[cpp-threads] modes, interlude

Tue May 10 10:26:16 BST 2005

On 5/10/05, Peter Dimov <pdimov at mmltd.net> wrote:
> Doug Lea wrote:
> 
> > If we are going to do this, is there any reason not go all the way and
> > have four flavors of explicit barrier functions in the atomic classes
> 
> We will.
> 
> template<class M> void barrier( M msync );
> 
> > and not bother adding modes to load, store etc?
> 
> A library can't fold the explicit barrier() calls into the preceding or
> subsequent atomic operation, so providing only barrier() may be inefficient
> for the first ten years or so. :-)

I don't see how unidirectional constraints can be separated from
the associated atomic operation.

> 
> On platforms where a bidirectional barrier is the natural primitive, the
> modes can easily be implemented in terms of barriers:
> 
> template<class M, class T> T atomic_load( M msync, T * addr )
> {
>    barrier( (msync & msync_rel) | msync_hlb );
> 
>    T r = _load_none( addr );
> 
>    barrier( (msync & msync_acq) | msync_slb );
> 
>    return r;
> }
> 
> ("constraint algebra" at work.)

Yep. barrier() must have a precondition true == (msync & msync_rel) 
&& (msync & msync_acq), so to speak.

ssb|hsb	-> StoreStore		// eieio or {lw}sync
ssb|hlb	-> StoreLoad		// sync
slb|hsb	-> LoadStore		// {lw}sync
slb|hlb	-> LoadLoad		// {lw}sync
rel|hsb	-> StoreStore+LoadStore	// {lw}sync
rel|hlb	-> StoreLoad+LoadLoad	// sync
ssb|acq	-> StoreStore+StoreLoad	// sync
slb|acq	-> LoadStore+LoadLoad	// {lw}sync
rel|acq	-> Sledgehammer proper 	// sync

Note that there is no need to overly constrain compiler reordering
across unidirectionally constrained atomic operations merely 
because hardware/lib-impl is using bidirectional fences.
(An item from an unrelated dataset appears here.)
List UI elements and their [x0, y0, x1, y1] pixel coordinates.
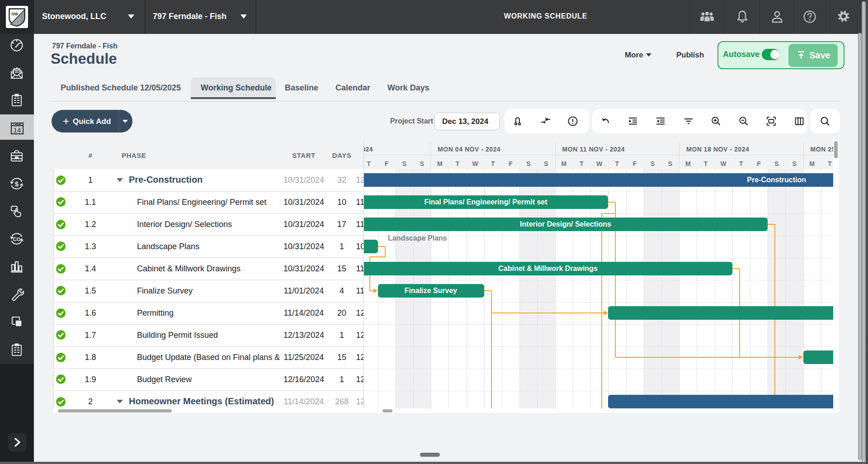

So,

template<class M, class T> T atomic_load( M msync, T * addr )
compiler_reordering_constraint_across_this_function( M )
{

   if ( msync & msync_rel )
     barrier( (msync & msync_rel) | msync_hlb );

   T r = _compiler_reordering_contraint( addr );

   if ( msync & msync_acq )
     barrier( (msync & msync_acq) | msync_slb );

   return r;
}

or something like that with some directive to compiler to relax
ordering with respect to "outside" stuff in spite of bidirectional
fences used internally. 

Oder?

regards,
alexander.